26 Aralık 2012 Çarşamba

2.500 KİŞİLİK AKŞAM ÜSTÜ ÇATI

Olsun olsun 2.500 kişi vardı çadırda. Solun merkezi denilen Kadıköy’de. Ana muhalefet partisi başkanı bile gelmişken hem de. Yaş ortalaması 55-60’dı gelenlerin. Akşamüstü kahvesine gelmiş rehavette. Üç beş genç ateşlemeye çalıştılar ortalığı amma olmadı. Sol bitmiştir. Demeyenler hayal görüyorlar.

Ha yeter mi bir örnek? Yeter. Bazen.
Ben zannettim ki en az beş on bin kişi katılır bu protesto toplantısına. Nasıl  zannetmeyeyim ki 550.000 nüfuslu Kadıköy’de bu kadar da insan her halde lütfederlerde kalkar gelirler diye tahmin ettim.

Lütfetmediler.
Lütfedenlerinde ortadaki duruma karşı tepkilerinin etkileri de yok sayılacak derecede az.

Bizanslılar o zamanlarda Körler Diyarı diye boşuna adlandırmamışlar Kadıköy’ü.
Kör olmuşlar galiba diye diye Kadıköylüler. Gözlere perde inmiş iyice.

Esas belli oluyor ki yavaş yavaş,
Sol artık perdenin gerisinde. Sahne alamıyorlar artık perdenin önünde.

Sol bitmiş.
Sen istediğin kadar kap oyların yüzde altmışını Kadıköy’de. Ülke geneline doğruda arttırmak için o oy oranını çaba sarf etmiyorsan eğer, kendin çalar kendin oynarsın kendi Kadıköy’ünde.

Pazar günüde sol kendi çalıp kendi oynadı zaten. İki bin beş yüz kişisiyle ve sanatçılarıyla. Pardon birde ana muhalefet partisi başkanıyla hep beraber.
Sol,

Gençlere inemiyor. İndiği kadarı da arzu edilen sonuca ulaşmaya hiç mi hiç yetmiyor. Yetmeyecek çok belli de.
Sol tembel çünkü.

Yorgunda.
Zaten katılımcıların yaş ortalaması ve de tutumları da gösteriyor solun ne derece yorgun olduğunu.

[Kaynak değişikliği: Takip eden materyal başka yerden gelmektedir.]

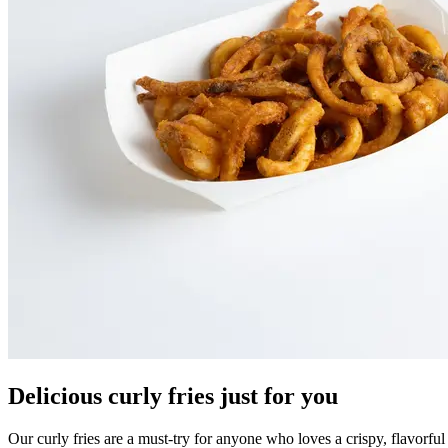
Delicious curly fries just for you
Our curly fries are a must-try for anyone who loves a crispy, flavorfu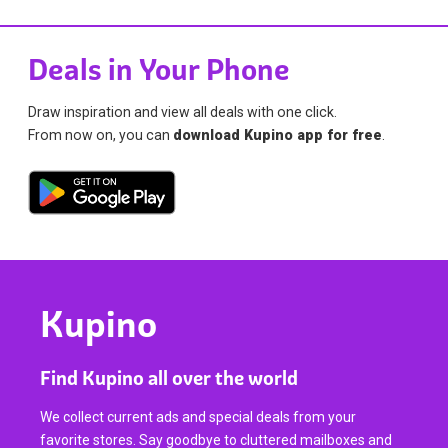
Deals in Your Phone
Draw inspiration and view all deals with one click.
From now on, you can
download Kupino app for free
.
Kupino
Find Kupino all over the world
We collect current ads and special deals from your
favorite stores. Say goodbye to cluttered mailboxes and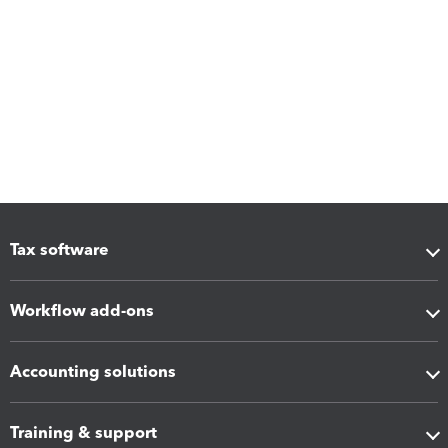
Tax software
Workflow add-ons
Accounting solutions
Training & support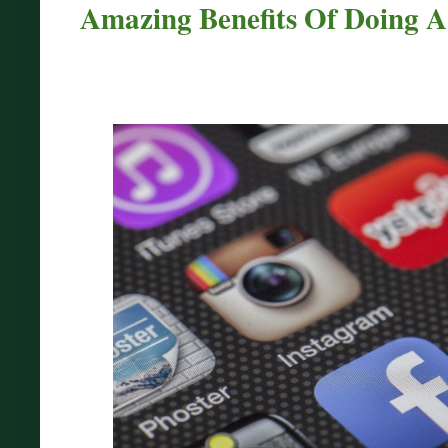
Amazing Benefits Of Doing A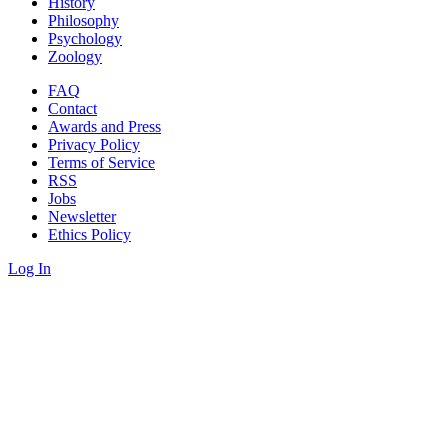
History
Philosophy
Psychology
Zoology
FAQ
Contact
Awards and Press
Privacy Policy
Terms of Service
RSS
Jobs
Newsletter
Ethics Policy
Log In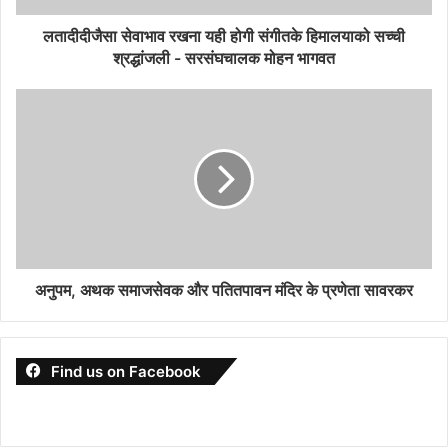
लतादीदीजैसा सेवाभाव रखना यही होगी संगीतके हिमालयाको सच्ची
श्रद्धांजली - सरसंघचालक मोहन भागवत
अनुपम, अथक समाजसेवक और पतितपावन मंदिर के प्रणेता सावरकर
Find us on Facebook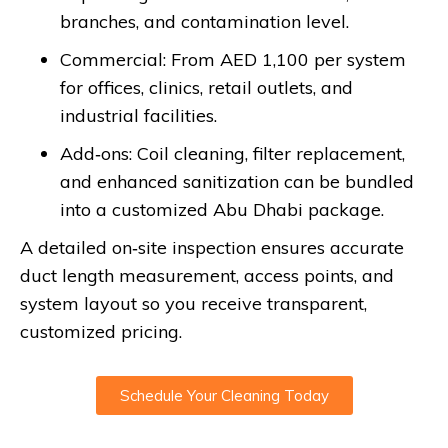
branches, and contamination level.
Commercial: From AED 1,100 per system
for offices, clinics, retail outlets, and
industrial facilities.
Add‑ons: Coil cleaning, filter replacement,
and enhanced sanitization can be bundled
into a customized Abu Dhabi package.
A detailed on‑site inspection ensures accurate
duct length measurement, access points, and
system layout so you receive transparent,
customized pricing.
Schedule Your Cleaning Today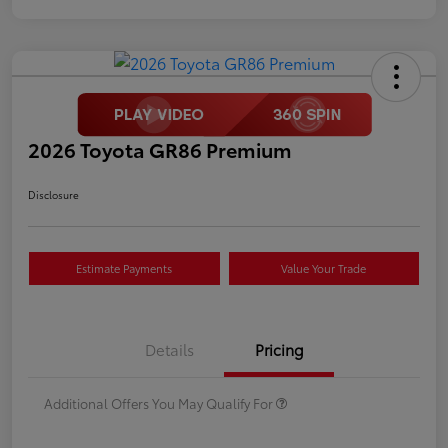
2026 Toyota GR86 Premium
Disclosure
Estimate Payments
Value Your Trade
Details
Pricing
Additional Offers You May Qualify For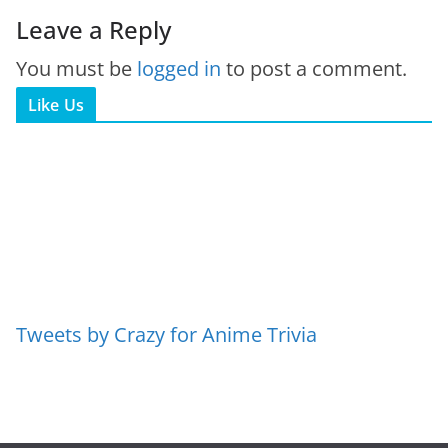
Leave a Reply
You must be
logged in
to post a comment.
Like Us
Tweets by Crazy for Anime Trivia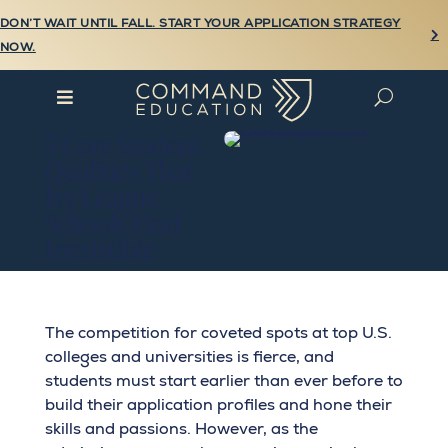
DON’T WAIT UNTIL FALL. START YOUR APPLICATION STRATEGY

NOW.

U
5 Core Student
Qualities That
Ivy League
Schools Find
Irresistible
The competition for coveted spots at top U.S.
colleges and universities is fierce, and
students must start earlier than ever before to
build their application profiles and hone their
skills and passions. However, as the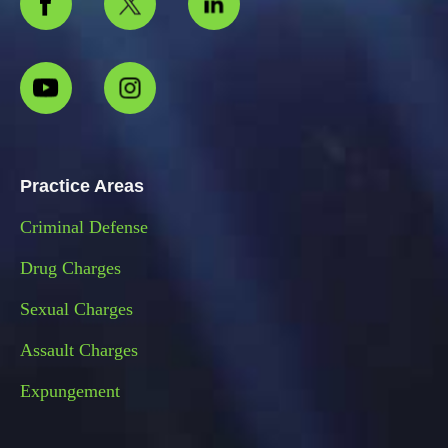
Practice Areas
Criminal Defense
Drug Charges
Sexual Charges
Assault Charges
Expungement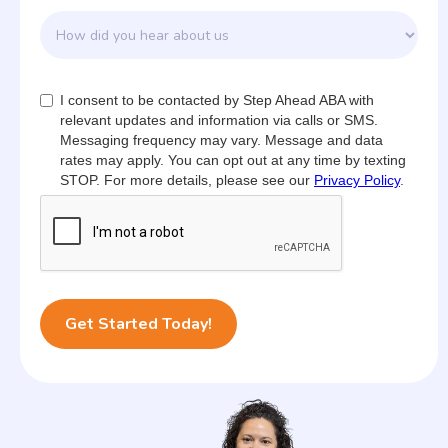
I consent to be contacted by Step Ahead ABA with
relevant updates and information via calls or SMS.
Messaging frequency may vary. Message and data
rates may apply. You can opt out at any time by texting
STOP. For more details, please see our
Privacy Policy
.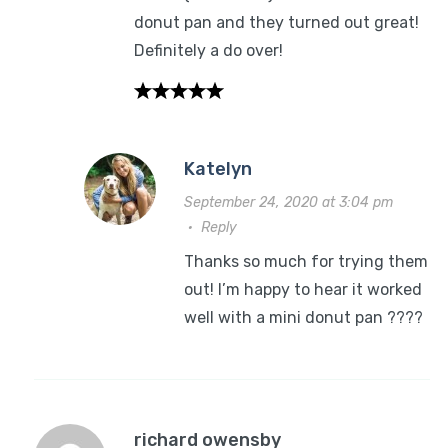
donut pan and they turned out great!
Definitely a do over!
Katelyn
September 24, 2020 at 3:04 pm
·
Reply
Thanks so much for trying them
out! I’m happy to hear it worked
well with a mini donut pan ????
richard owensby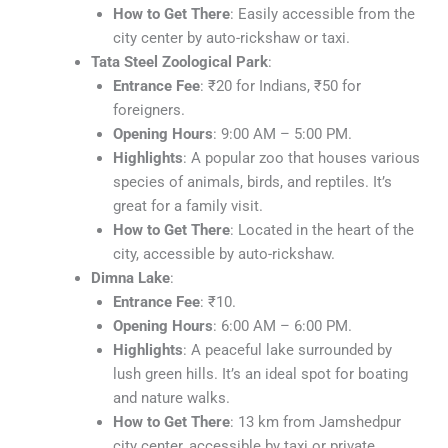
How to Get There
: Easily accessible from the
city center by auto-rickshaw or taxi.
Tata Steel Zoological Park
:
Entrance Fee
: ₹20 for Indians, ₹50 for
foreigners.
Opening Hours
: 9:00 AM – 5:00 PM.
Highlights
: A popular zoo that houses various
species of animals, birds, and reptiles. It’s
great for a family visit.
How to Get There
: Located in the heart of the
city, accessible by auto-rickshaw.
Dimna Lake
:
Entrance Fee
: ₹10.
Opening Hours
: 6:00 AM – 6:00 PM.
Highlights
: A peaceful lake surrounded by
lush green hills. It’s an ideal spot for boating
and nature walks.
How to Get There
: 13 km from Jamshedpur
city center, accessible by taxi or private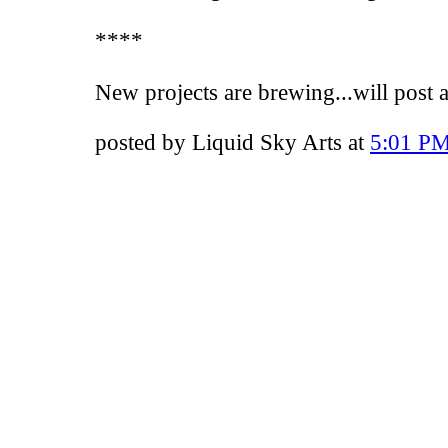
****
New projects are brewing...will post 
posted by Liquid Sky Arts at
5:01 P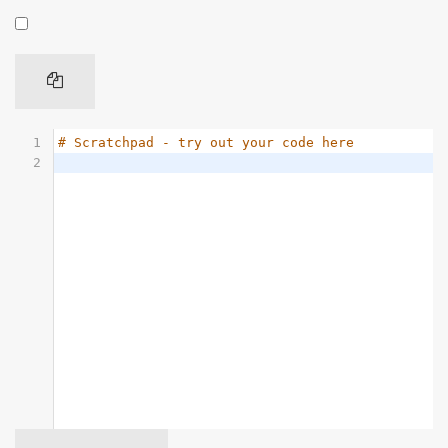
1
# Scratchpad - try out your code here
2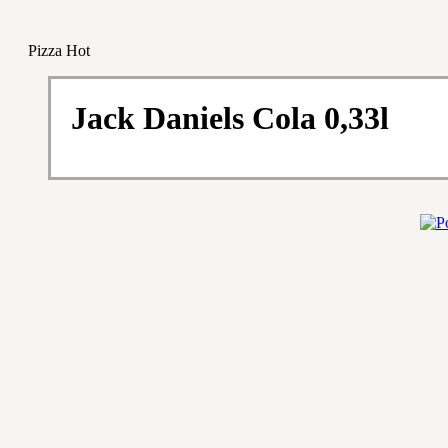
Pizza Hot
Jack Daniels Cola 0,33l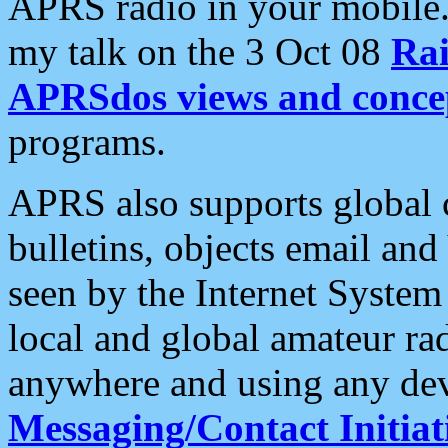
APRS radio in your mobile
my talk on the 3 Oct 08
Rai
APRSdos views and conce
programs.
APRS also supports global c
bulletins, objects email and
seen by the Internet Syste
local and global amateur ra
anywhere and using any dev
Messaging/Contact Initiat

Aynı toplantıyı ampuller organize etselerdi hem de Kadıköy’de hem de Bostancı’da,
Hele bir de ampulün başı da katılsaydı bu toplantıya,

En az on yirmi bin kişi doldururlardı o çadıra da Bostancı’yı da.
Türkiye’nin ve de İstanbul’un yaş ortalaması 30.

Solunsa,
50 - 55 ve üstü.

Al sana neyin ne olduğunu gösteren en güçlü bir veri daha.
Ampullerin başı da bu arada bastırıyor 3 çocuk diye. Ülkenin bir yarısı da bastırıyorlar hemen 3 çocuk hatta fazlasına diye de.

İster okusunlar ister cahil kalsınlar ister muhafazakar olsunlar ister çağdaş,
Oy verirken eğitime düşünce yapısına bakılmıyor sandıkta.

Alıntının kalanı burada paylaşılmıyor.